The most stressful 5 weeks of my college life (so far) have finally come to an end. On Monday, I handed up my first project for assessment.
I can't even begin to tell you the trauma I've experienced in the making of that work but my God, have I learned from it. From two too many failed film processing attempts to 12 hour days in the darkroom, working on this project has literally pushed me to my limits and tempted me to give up altogether.
For a while, there was a joke floating around that I was haunted when it came to 35mm film photography. Nothing went right for me - nothing.
My first roll of film somehow got completely exposed and therefore came out completely black.

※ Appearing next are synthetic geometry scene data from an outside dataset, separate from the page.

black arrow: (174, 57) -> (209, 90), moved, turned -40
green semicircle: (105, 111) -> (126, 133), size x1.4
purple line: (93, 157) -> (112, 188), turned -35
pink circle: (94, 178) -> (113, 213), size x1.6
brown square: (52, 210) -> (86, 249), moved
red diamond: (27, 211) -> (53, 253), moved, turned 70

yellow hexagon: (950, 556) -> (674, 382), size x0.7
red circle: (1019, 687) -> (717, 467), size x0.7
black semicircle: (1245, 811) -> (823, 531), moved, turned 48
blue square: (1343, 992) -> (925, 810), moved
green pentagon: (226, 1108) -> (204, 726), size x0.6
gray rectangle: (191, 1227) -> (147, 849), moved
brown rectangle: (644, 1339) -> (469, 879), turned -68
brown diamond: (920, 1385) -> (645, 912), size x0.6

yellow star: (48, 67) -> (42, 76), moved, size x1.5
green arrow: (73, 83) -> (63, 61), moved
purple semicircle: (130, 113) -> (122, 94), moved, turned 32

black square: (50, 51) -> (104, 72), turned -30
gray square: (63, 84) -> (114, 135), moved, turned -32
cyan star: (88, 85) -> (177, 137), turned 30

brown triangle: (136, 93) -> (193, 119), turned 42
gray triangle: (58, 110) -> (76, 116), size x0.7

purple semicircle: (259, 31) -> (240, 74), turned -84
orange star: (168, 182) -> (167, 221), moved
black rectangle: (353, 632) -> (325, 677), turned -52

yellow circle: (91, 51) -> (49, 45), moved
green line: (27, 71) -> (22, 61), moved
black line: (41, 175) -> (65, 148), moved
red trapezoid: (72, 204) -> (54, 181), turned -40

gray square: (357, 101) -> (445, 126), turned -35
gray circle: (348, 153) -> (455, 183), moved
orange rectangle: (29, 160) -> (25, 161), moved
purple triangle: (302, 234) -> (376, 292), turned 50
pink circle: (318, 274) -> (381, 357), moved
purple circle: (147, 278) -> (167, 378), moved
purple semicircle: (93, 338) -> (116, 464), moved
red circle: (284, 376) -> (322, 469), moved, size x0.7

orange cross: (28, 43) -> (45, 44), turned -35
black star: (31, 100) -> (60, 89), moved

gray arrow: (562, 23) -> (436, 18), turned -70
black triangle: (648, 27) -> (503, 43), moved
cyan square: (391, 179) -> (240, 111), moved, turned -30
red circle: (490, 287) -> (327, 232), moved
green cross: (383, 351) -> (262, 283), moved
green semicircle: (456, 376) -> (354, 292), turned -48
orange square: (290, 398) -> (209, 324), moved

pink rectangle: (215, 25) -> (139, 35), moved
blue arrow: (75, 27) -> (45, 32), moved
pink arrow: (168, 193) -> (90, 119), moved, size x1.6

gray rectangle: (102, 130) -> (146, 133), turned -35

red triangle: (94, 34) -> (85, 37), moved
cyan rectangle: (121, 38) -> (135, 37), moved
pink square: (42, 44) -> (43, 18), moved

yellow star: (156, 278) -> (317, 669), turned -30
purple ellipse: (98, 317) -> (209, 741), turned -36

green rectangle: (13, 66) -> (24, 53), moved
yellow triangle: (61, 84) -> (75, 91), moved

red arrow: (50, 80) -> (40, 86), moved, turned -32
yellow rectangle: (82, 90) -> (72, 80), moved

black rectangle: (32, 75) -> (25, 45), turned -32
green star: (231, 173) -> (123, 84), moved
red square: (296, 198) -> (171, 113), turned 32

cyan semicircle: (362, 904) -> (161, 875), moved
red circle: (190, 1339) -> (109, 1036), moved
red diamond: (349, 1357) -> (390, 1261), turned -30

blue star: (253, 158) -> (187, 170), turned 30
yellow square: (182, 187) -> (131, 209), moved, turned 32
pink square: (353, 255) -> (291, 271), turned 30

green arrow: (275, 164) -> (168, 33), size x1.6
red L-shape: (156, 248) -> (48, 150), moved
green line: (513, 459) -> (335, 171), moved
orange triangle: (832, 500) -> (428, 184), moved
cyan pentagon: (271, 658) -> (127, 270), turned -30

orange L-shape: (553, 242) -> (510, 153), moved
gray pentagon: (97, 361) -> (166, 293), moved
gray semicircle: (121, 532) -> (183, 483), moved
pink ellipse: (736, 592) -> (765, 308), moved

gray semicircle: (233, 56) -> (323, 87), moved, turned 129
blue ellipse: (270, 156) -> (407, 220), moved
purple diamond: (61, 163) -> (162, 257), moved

My second never even wound through the camera correctly, leaving me with sickeningly clear, lilac negatives. While I was elated to finally have any information at all on my third attempt, more than half were horrifically underexposed and proved near impossible to work with.
Disheartened was not even the word. But I am so proud of myself, I pushed through everything and got 5 relatively decent prints and an overflowing visual research journal at the end of it.
Yes, it was all squashed into the final 3 days of the project and no, my prints were not perfect. But I really can't force myself to care all that much. I did it. I persevered and if I am not commended for that well.. perhaps I will give up.
We'll be getting them back the week after next after a one-on-one feedback tutorial with out lecturers and tutors. I'm nervous, I'm not going to lie. I know an A is out of the question, a B would be.. probably wishful thinking but I'd be absolutely delighted with a C. Oh and a D..? Well I'd rather not think about the possibility of that.
But upwards and onwards? Our second project was launched on Monday also. A 3 picture narrative based on the theme/concept of "A Sense Of Place". We have to produce 2 sets of 3 10x8 black and white prints - one set for our project folders and the second to be exhibited around the school.
Normally when presented with such a precise, bold idea, my head starts racing and I get one clear image or concept that I want. So far.. I've had maybe 2 slightly flat muddy potential ideas. I'm going to have to do a lot of thinking and research before I get stuck into this one - but at least I have until Christmas break to do it!